Canadian Defense Minister Bill Blair said his government knows it needs to increase defense spending, but he has to ensure Canada gets “good value” for its investments.
“When our allies say they want us to meet the commitment, I’ve told them the answer is ‘Yes,’ and I’ve told them you’re pushing on an open door,” Blair said. “We are going to make those investments.”
Canada already plans to buy surveillance aircraft, helicopters and restock its ammunition supplies. And has plans to buy submarines in the future.
Trudeau recently re-established a special Cabinet committee on Canada-U.S. relations to address his administration’s concerns about another Trump presidency.
Former U.S. ambassador to Canada Kelly Craft said in the waning days of the U.S. presidential election campaign that Canada would be wise to accelerate its timeline for meeting its NATO spending commitments in the event of a Trump victory.
Retired Lt.-Gen. Andrew Leslie — a former lawmaker in Trudeau’s government — told a Parliament defense committee two days after the U.S. election that he detects “no sense of urgency” from the government to meet those commitments.
After Russia annexed Ukraine’s Crimean Peninsula in 2014, NATO allies agreed to halt budget cuts and move toward spending 2% of their gross domestic product on defense within a decade.

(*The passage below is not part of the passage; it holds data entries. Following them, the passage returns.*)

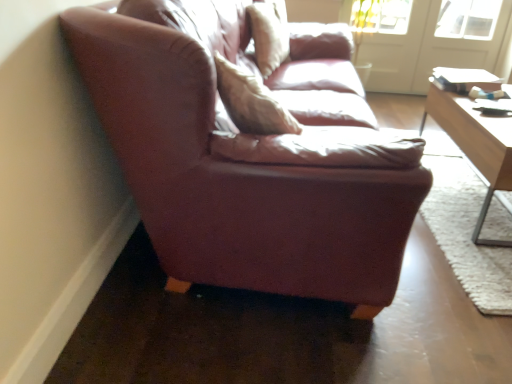 Question: From a real-world perspective, is leather couch at left on light brown wooden table at right?

Choices:
 (A) yes
 (B) no

Answer: (B)

Question: Is leather couch at left behind light brown wooden table at right?

Choices:
 (A) yes
 (B) no

Answer: (B)

Question: From the image's perspective, is leather couch at left located above light brown wooden table at right?

Choices:
 (A) yes
 (B) no

Answer: (B)

Question: Is leather couch at left outside of light brown wooden table at right?

Choices:
 (A) yes
 (B) no

Answer: (A)

Question: Would you say leather couch at left is a long distance from light brown wooden table at right?

Choices:
 (A) yes
 (B) no

Answer: (A)

Question: Considering the positions of leather couch at left and white glossy door at upper right, the first screen door positioned from the right, in the image, is leather couch at left wider or thinner than white glossy door at upper right, the first screen door positioned from the right,?

Choices:
 (A) thin
 (B) wide

Answer: (B)

Question: From the image's perspective, is leather couch at left positioned above or below white glossy door at upper right, the second screen door when ordered from left to right?

Choices:
 (A) below
 (B) above

Answer: (A)

Question: In terms of height, does leather couch at left look taller or shorter compared to white glossy door at upper right, the first screen door positioned from the right?

Choices:
 (A) short
 (B) tall

Answer: (A)

Question: Do you think leather couch at left is within white glossy door at upper right, the first screen door positioned from the right, or outside of it?

Choices:
 (A) outside
 (B) inside

Answer: (A)

Question: Considering the positions of leather pillow at center and white glass screen door at upper right, arranged as the first screen door when viewed from the left, in the image, is leather pillow at center wider or thinner than white glass screen door at upper right, arranged as the first screen door when viewed from the left,?

Choices:
 (A) thin
 (B) wide

Answer: (B)

Question: From a real-world perspective, is leather pillow at center positioned above or below white glass screen door at upper right, arranged as the first screen door when viewed from the left?

Choices:
 (A) below
 (B) above

Answer: (B)

Question: Visually, is leather pillow at center positioned to the left or to the right of white glass screen door at upper right, which is counted as the second screen door, starting from the right?

Choices:
 (A) right
 (B) left

Answer: (B)

Question: In the image, is leather pillow at center positioned in front of or behind white glass screen door at upper right, arranged as the first screen door when viewed from the left?

Choices:
 (A) behind
 (B) front

Answer: (B)

Question: Based on their positions, is white glass screen door at upper right, which is counted as the second screen door, starting from the right, located to the left or right of light brown wooden table at right?

Choices:
 (A) left
 (B) right

Answer: (A)

Question: Based on their sizes in the image, would you say white glass screen door at upper right, which is counted as the second screen door, starting from the right, is bigger or smaller than light brown wooden table at right?

Choices:
 (A) small
 (B) big

Answer: (A) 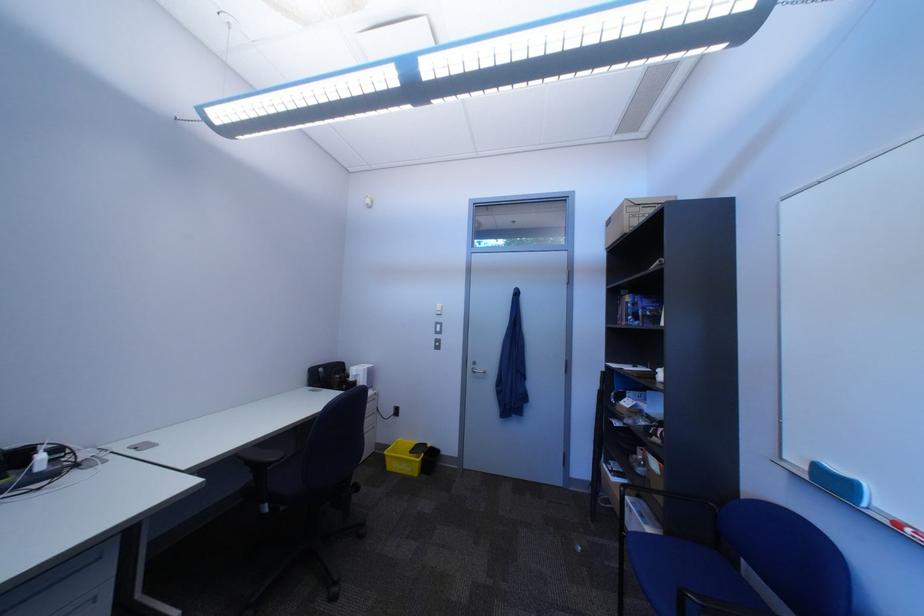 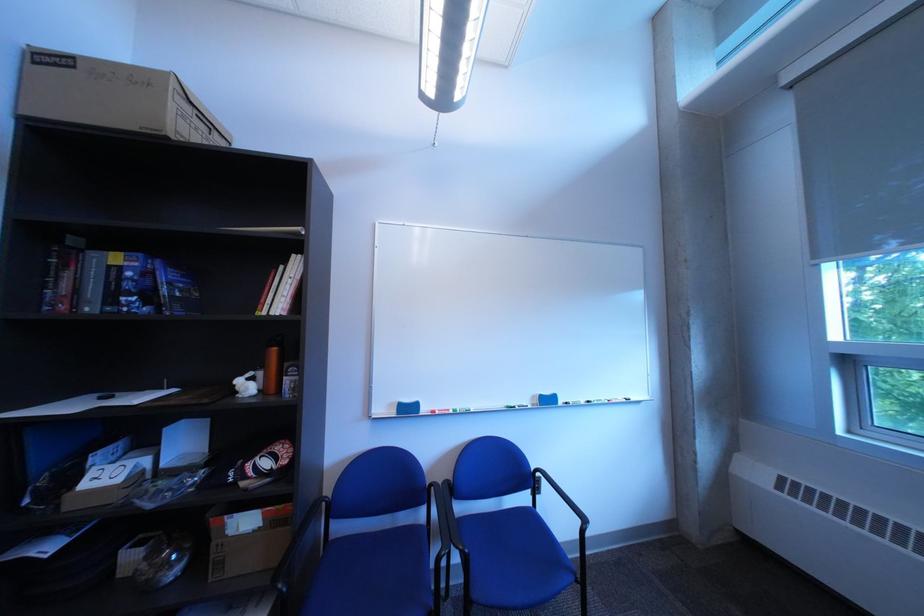 Locate, in the second image, the point that corresponds to (x=647, y=318) in the first image.

(150, 300) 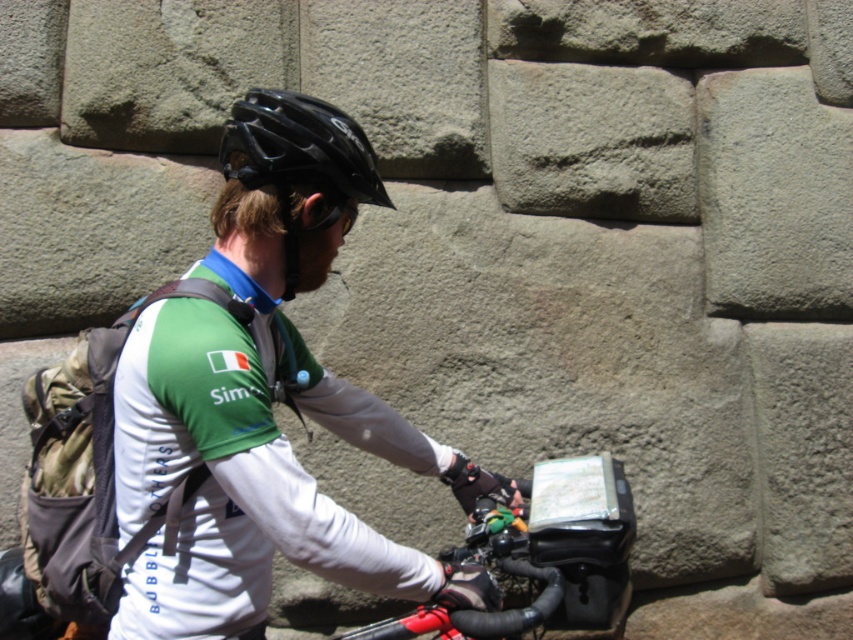 Who is lower down, matte black helmet at upper center or black matte helmet at upper center?

Positioned lower is matte black helmet at upper center.

The width and height of the screenshot is (853, 640). Describe the element at coordinates (265, 401) in the screenshot. I see `matte black helmet at upper center` at that location.

Locate an element on the screen. Image resolution: width=853 pixels, height=640 pixels. matte black helmet at upper center is located at coordinates (265, 401).

Can you confirm if gray rough stone at upper center is positioned below black matte helmet at upper center?

No.

Does gray rough stone at upper center appear on the right side of black matte helmet at upper center?

Correct, you'll find gray rough stone at upper center to the right of black matte helmet at upper center.

Does point (554, 84) come behind point (259, 176)?

Yes.

You are a GUI agent. You are given a task and a screenshot of the screen. Output one action in this format:
    pyautogui.click(x=<x>, y=<y>)
    Task: Click on the gray rough stone at upper center
    The height and width of the screenshot is (640, 853).
    Given the screenshot: What is the action you would take?
    pyautogui.click(x=592, y=140)

Which is more to the left, matte black helmet at upper center or gray rough stone at upper center?

matte black helmet at upper center

Who is positioned more to the right, matte black helmet at upper center or gray rough stone at upper center?

Positioned to the right is gray rough stone at upper center.

Where is `matte black helmet at upper center`? The image size is (853, 640). matte black helmet at upper center is located at coordinates (265, 401). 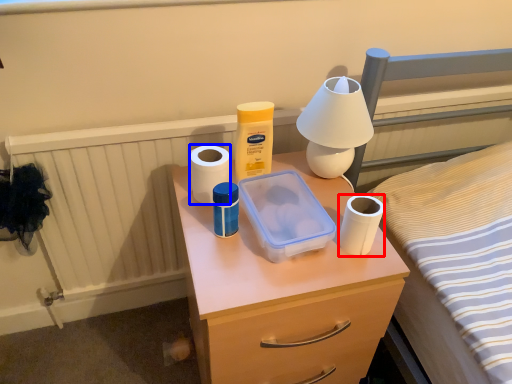 Question: Which object appears farthest to the camera in this image, toilet paper (highlighted by a red box) or toilet paper (highlighted by a blue box)?

Choices:
 (A) toilet paper
 (B) toilet paper

Answer: (B) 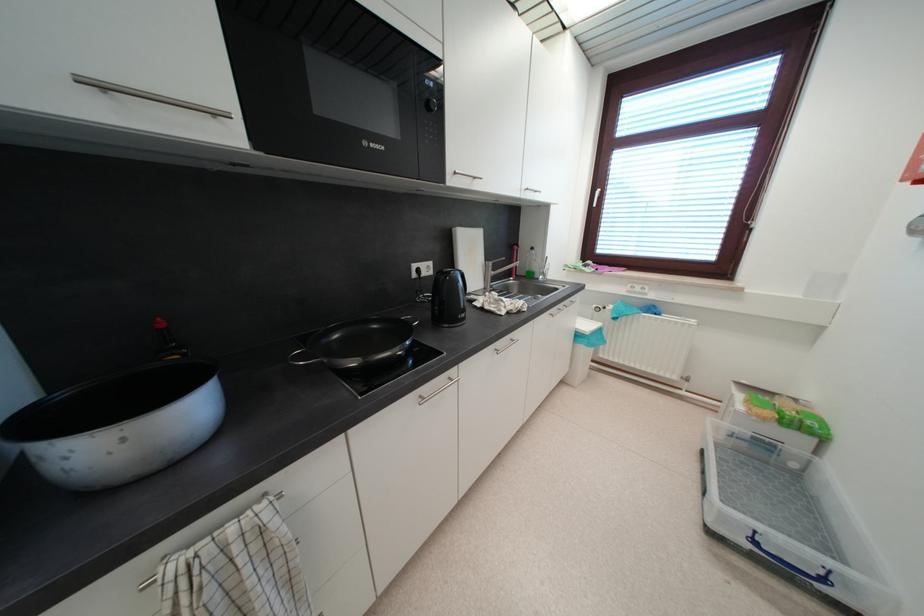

Canada was barely spending 1% at the time.
Last year, as it became clear that Russia’s war with Ukraine would grind on, they decided that 2% should be a spending minimum.
NATO Secretary-General Jens Stoltenberg has said he expects around two thirds of the alliance’s 32 member countries to spend 2% of GDP on their defense budgets this year, up from just three countries a decade ago.